The Aquarius rescue ship arrives to port in Valencia, Spain on June 17, 2018.HEINO KALIS/Reuters
When Italian Interior Minister Matteo Salvini stopped a ship with more than 600 African migrants from docking in his country last June, he set off a chain reaction that has resulted in a hardening of anti-immigration sentiment across Europe.
The move by Mr. Salvini, leader of the far-right Northern League that now governs Italy in a coalition with the anti-establishment Five Star Movement, drew a stiff rebuke from French President Emmanuel Macron, to which Euroskeptic politicians responded in kind.
Mr. Macron denounced the Italian government’s “cynicism” and “irresponsibility” for turning away the Aquarius migrant ship, and condemned the “leprosy” of rising ethnic nationalism.
Mr. Salvini shot back: “We might be populist lepers, but I only take lessons from those who open their ports. Take in thousands of migrants and we’ll talk.”
Indeed, while Mr. Macron offered to broker a solution to the standoff that had left the Aquarius stranded at sea for several days, what he explicitly did not offer to do was to let the boat and its desperate occupants find safe harbour in France.
Luckily, Spanish Prime Minister Pedro Sanchez, who had taken office only days earlier, came to the rescue. Eager to a set a progressive tone for his fragile government and win back voters his Socialist Party had lost to the far-left Podemos party, Mr. Sanchez allowed the Aquarius to dock in Valencia on June 18.
That move, which was widely praised at the time, now has Mr. Sanchez fighting for his political life. The coalition government he formed with Podemos fell last week after Catalonian separatist parties in Congress refused to vote for Mr. Sanchez’s budget, despite his move to shower public spending on their region.
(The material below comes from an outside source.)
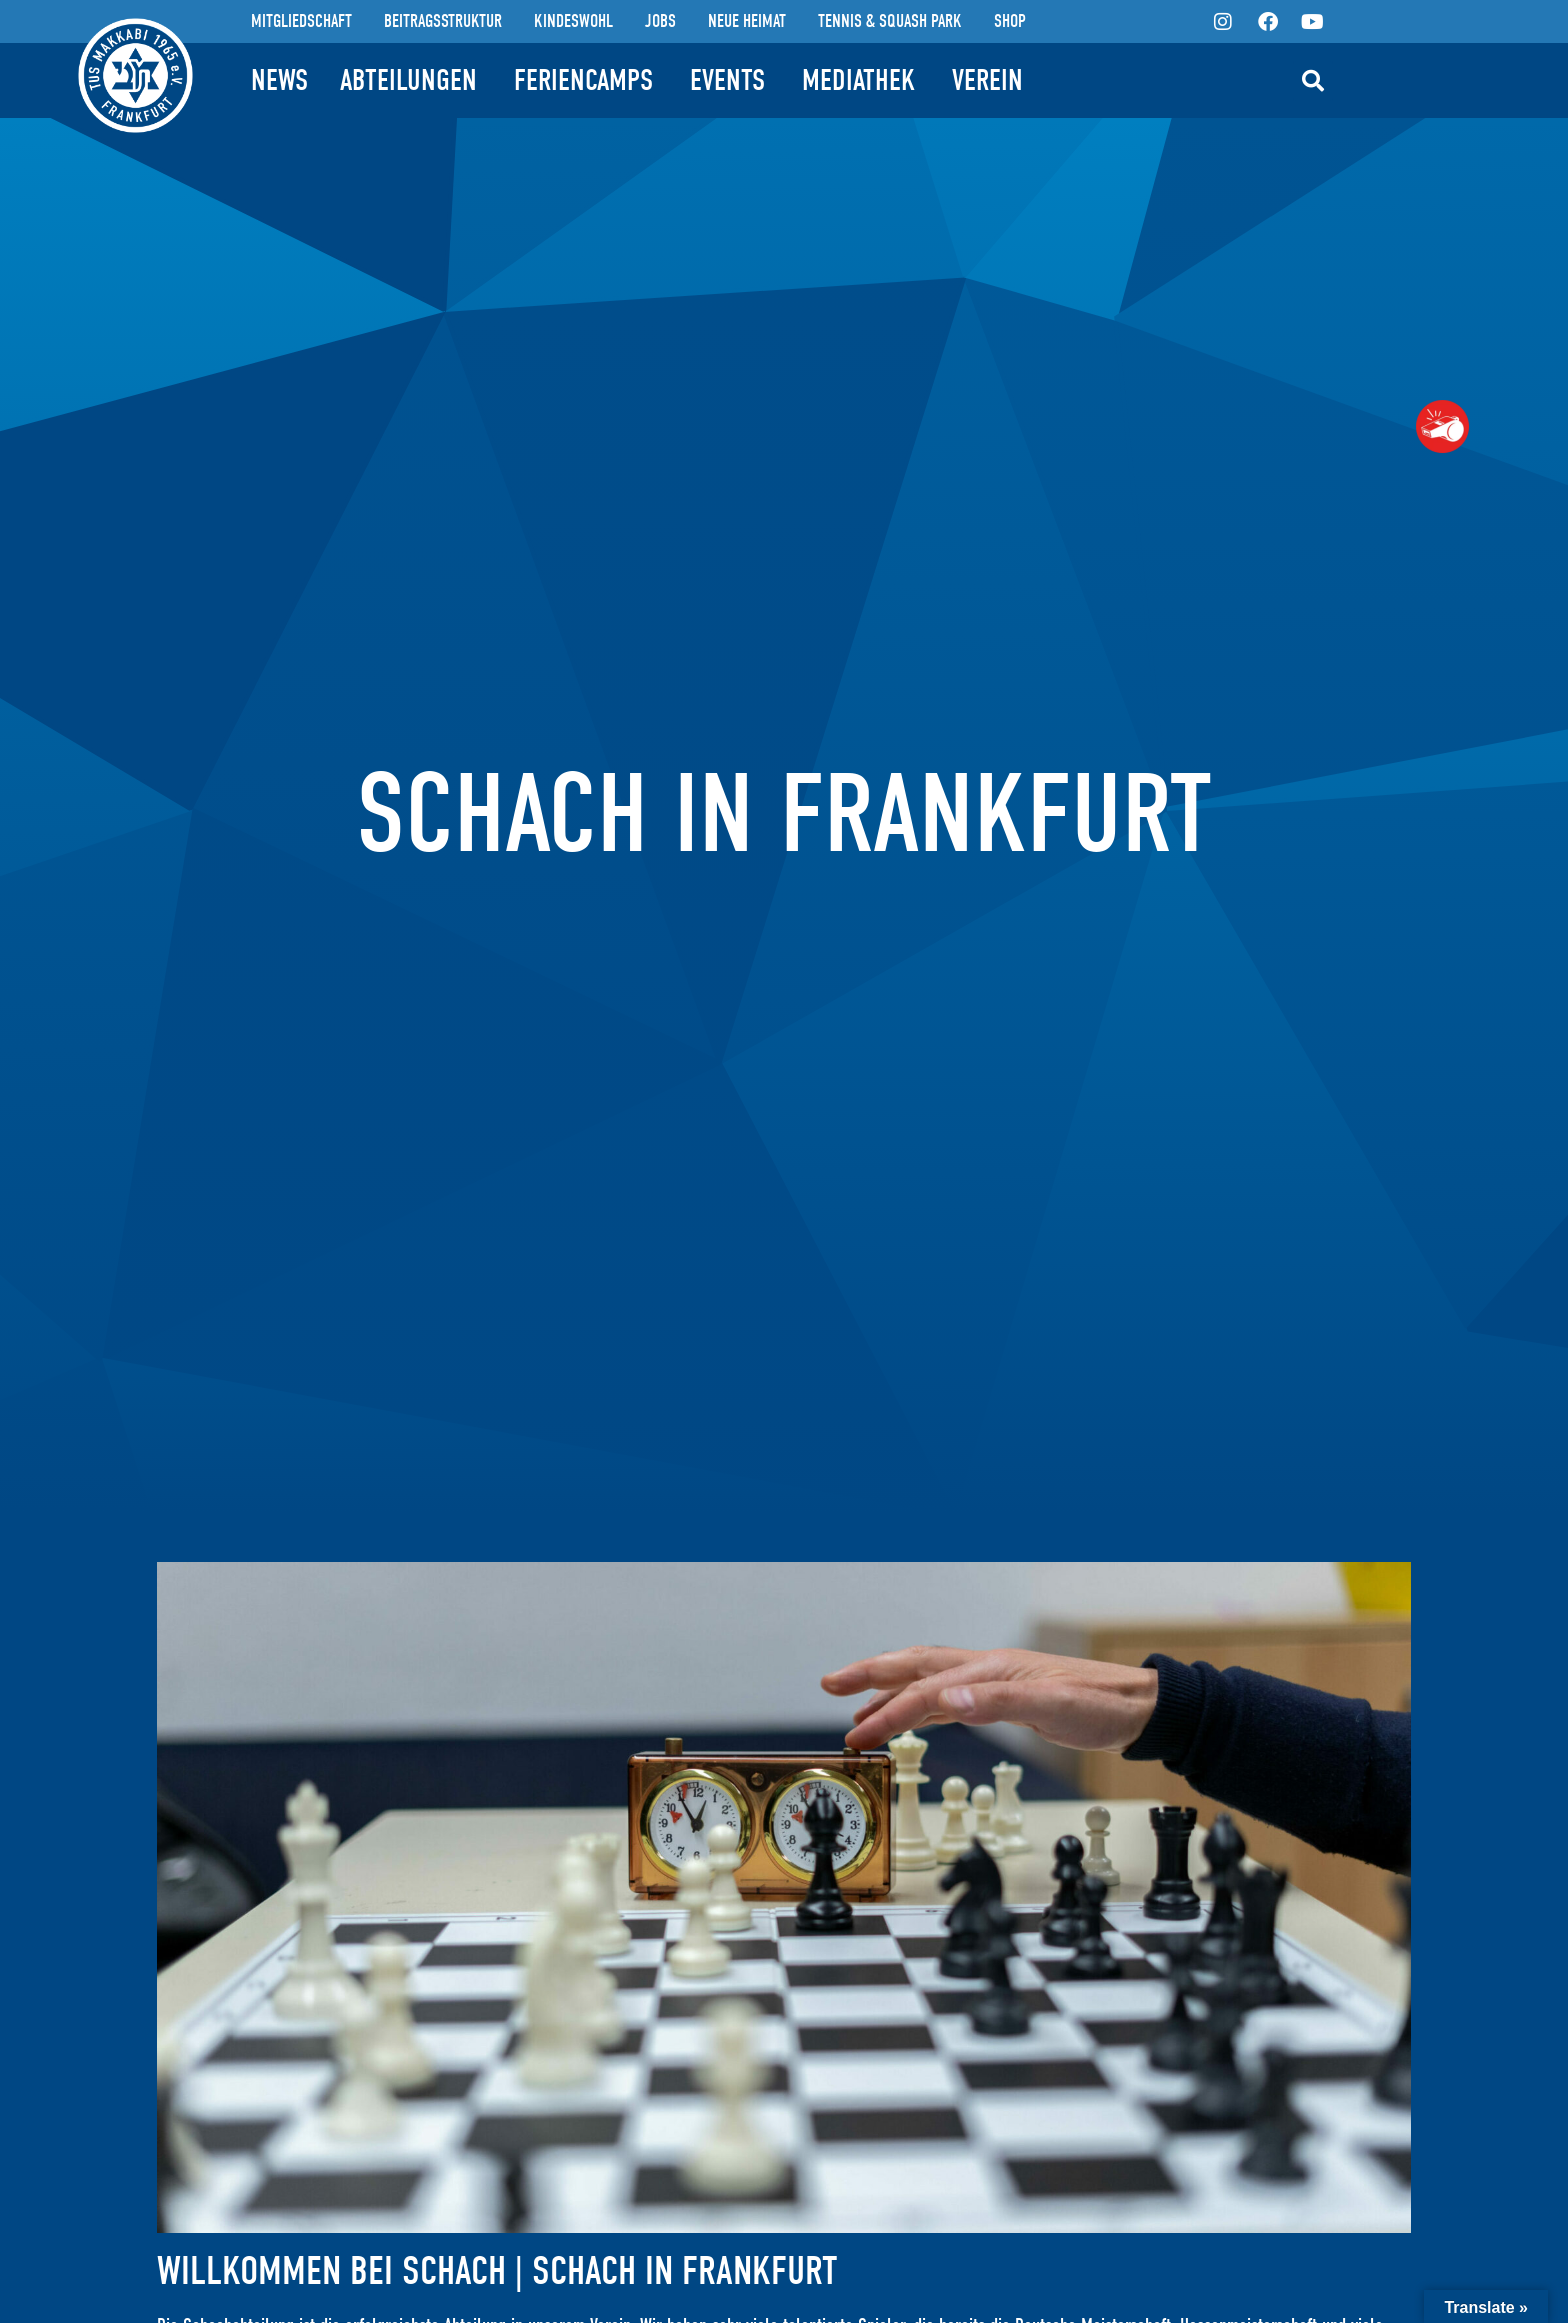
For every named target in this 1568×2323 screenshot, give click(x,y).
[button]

The real reason for the secessionist move to bring down Mr. Sanchez’s government, however, was his refusal to allow their region to hold a legal referendum on separation from Spain. The country’s constitution does not allow for that and, despite his bromides about wanting a dialogue with the region, Mr. Sanchez knows that Spaniards outside Catalonia want their prime minister to take a hard line against separatism.
That left Mr. Sanchez with little choice but to let his own government fall, thrusting Spain into its third election in barely three years. The previous two votes, in late 2015 and 2016, resulted in hung parliaments. Then People’s Party leader Mariano Rajoy managed to hang on for a couple of years, but was finally ousted eight months ago.
Since then, a new player has emerged on the Spanish political scene that promises to shake up the election Mr. Sanchez has called for April 28: The rise of Vox, a far-right party that calls for a halt to illegal immigration and an even harder line toward separatists, has made predicting the outcome of the spring vote almost impossible.
What is clear is that Vox owes its sudden surge in popularity to Mr. Sanchez’s decision to welcome the Aquarius. The majority of migrants crossing the Mediterranean Sea from North Africa have set their sights on Spain ever since. While the number of migrants arriving in Europe fell over all in 2018, it doubled to 57,000 in Spain, making the country the first destination for African migrants, surpassing Italy and Greece.
Many of them now pass through Melilla and Ceuta, two Spanish cities on the North African coast bordering Morocco. Once there, migrants can claim asylum in Spain, leading Vox to call for an “insurmountable wall” around the two cities.
That demand helped Vox make its first electoral breakthrough, winning 11 per cent of the vote in the Spanish coastal region of Andalusia in December. Andalusia had been governed by Socialists for more than 40 years. Since last month, however, the People’s Party and the centre-right Citizens party have formed a coalition with Vox in the region, an outcome that could foreshadow the results of the April 28 national vote.
During the campaign in Andalusia, Vox leader Santiago Abascal released a video on Twitter showing him and his supporters on horseback, under the slogan: “La Reconquista comenzara en tierras andaluzas.” (The Reconquest will begin on Andalusian territory.) La Reconquista usually refers to the Middle Age crusade to drive Muslims out of the Iberian Peninsula. Mr. Abascal’s appropriation of the term is hardly coincidental.
Mr. Sanchez may have been on the right side of history in welcoming the Aquarius. But the move has changed the course of Spanish politics in ways that he may well regret.